In the long term, the GBP/USD pair has been on a 10 degrees downtrend as shown below.
The biggest dip on the currency pair happened between 1980 and 1985. In recent years, the pair fell in 2016 when the UK voted to leave the European Union. Since then, the pair has fallen by more than 30% as investors have moved to estimate the future of a lone United Kingdom.
In the meantime, the Bank of England, under Governor Mark Carney has followed the steps of their global counterparts by leaving interest rates at a multiyear low. The new dovish interest rate policy came about following the global financial crisis of 2008/9. They did this to stimulate growth, following months of panic among global financial market participants.
Nonetheless, the United Kingdom’s economy has not shown signs of growth. According to the Office of National Statistics (ONS), more than 32 million people are employed, which is 102K more than those employed in June last year. There are only 1.4 million people out of work, who are actively seeking for new opportunities. At the same time, the unemployment rate is 4.3%, which is the lowest level since 1975.
In addition, the manufacturing and services industries are doing well. In the previously released data, the services and manufacturing PMI were at 55.3 and 56 respectively while the business confidence was improving.
To policy makers, these numbers are very important because they help determine the future of the monetary policies.
Probably, the most important number after employment is inflation. In economics, the role of all central banks is to ensure price stability. Speedy inflation growth are not desirable because they make it difficult for people to make ends meet especially when wages are not growing.
This is a major challenge facing the Bank of England. In a recent report, the inflation rate of the country rose to 3%, which is above the BOEs target of 2%. At the same time, wage growth has remained elusive with wages growing by an annualized rate of less than 2.5%.
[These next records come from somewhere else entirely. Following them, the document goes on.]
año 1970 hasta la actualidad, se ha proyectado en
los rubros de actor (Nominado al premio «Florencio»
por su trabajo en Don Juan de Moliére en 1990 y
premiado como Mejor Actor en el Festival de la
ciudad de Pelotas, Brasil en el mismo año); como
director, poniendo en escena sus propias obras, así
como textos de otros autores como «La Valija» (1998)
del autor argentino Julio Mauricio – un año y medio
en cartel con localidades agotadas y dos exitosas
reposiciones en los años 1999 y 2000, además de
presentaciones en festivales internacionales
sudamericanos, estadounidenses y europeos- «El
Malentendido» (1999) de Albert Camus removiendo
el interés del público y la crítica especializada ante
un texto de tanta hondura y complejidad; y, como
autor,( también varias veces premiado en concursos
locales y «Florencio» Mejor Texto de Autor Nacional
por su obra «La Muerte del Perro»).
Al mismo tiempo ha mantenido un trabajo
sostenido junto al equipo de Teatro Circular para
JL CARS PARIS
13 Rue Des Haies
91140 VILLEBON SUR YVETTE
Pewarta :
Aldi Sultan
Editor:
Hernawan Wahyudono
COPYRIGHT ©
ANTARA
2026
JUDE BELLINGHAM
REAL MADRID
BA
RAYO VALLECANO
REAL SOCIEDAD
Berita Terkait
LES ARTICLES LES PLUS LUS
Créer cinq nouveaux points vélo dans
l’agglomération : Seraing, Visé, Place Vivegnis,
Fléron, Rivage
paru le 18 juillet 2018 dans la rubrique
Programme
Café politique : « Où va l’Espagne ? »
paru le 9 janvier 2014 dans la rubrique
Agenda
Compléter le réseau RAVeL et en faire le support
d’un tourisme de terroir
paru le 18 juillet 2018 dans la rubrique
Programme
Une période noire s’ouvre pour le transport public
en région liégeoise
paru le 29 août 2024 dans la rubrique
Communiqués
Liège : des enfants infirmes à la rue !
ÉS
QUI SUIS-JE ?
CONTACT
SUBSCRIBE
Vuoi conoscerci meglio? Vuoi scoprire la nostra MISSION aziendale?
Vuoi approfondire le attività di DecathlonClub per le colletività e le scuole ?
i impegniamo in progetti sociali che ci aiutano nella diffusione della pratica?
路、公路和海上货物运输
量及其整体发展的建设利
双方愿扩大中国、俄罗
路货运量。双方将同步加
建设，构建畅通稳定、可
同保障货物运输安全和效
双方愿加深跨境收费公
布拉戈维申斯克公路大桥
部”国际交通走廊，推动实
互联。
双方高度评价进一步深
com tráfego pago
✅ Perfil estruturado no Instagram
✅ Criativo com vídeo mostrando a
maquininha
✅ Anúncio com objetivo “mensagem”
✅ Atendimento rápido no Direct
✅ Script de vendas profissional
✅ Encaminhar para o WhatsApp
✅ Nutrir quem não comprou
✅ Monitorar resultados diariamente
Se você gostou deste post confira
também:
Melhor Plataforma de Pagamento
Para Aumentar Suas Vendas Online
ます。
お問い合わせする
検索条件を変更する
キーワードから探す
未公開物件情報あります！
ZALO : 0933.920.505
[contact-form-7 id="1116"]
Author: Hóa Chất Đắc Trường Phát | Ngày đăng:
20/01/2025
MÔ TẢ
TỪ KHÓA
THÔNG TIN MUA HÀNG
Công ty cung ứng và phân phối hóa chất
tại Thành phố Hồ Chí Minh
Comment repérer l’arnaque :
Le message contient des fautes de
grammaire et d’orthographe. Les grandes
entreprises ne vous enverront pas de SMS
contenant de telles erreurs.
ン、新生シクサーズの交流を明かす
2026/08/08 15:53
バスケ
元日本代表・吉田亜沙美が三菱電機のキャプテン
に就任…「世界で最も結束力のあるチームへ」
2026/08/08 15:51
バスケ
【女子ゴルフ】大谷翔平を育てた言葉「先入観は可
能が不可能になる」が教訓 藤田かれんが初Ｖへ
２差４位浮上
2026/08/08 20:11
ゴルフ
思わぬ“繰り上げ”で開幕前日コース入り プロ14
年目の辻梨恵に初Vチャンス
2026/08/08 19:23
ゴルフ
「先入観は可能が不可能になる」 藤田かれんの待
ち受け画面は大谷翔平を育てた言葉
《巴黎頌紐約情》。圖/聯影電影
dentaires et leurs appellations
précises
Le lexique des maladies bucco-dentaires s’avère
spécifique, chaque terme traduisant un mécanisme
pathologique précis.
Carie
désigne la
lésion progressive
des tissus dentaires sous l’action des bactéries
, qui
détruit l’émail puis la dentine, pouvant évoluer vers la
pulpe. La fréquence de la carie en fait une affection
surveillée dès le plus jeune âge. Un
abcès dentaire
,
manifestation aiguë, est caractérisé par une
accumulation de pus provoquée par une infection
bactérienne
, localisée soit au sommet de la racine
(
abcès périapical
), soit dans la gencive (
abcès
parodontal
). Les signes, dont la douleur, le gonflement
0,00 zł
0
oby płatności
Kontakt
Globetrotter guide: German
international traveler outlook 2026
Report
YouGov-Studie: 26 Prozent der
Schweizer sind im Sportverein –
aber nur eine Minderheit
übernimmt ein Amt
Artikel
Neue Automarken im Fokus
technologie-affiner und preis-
Last week, a survey from the private sector employers predicted that wages are set to rise above the inflation rate. According to the survey, employers will likely increase wages by 3.1% compared to a wage growth of 2.8% last year.
Tomorrow, at 0930, the UK will release important employment data. It will release the unemployment rate, which traders expect to remain steady at 4.3%. Average earnings are expected to remain steady at 2.5% while average earnings plus bonus are expected to remain steady at 2.5%. At the same time, the claimant counts are expected to drop to 4.1K, down from 8.6K.
These numbers will give traders a better picture about the future of monetary policy. In the past, the BoE has signaled faster rate increases to contain inflation. A combination of a better jobs market and an equally faster inflation will signal sooner and potentially steep increases.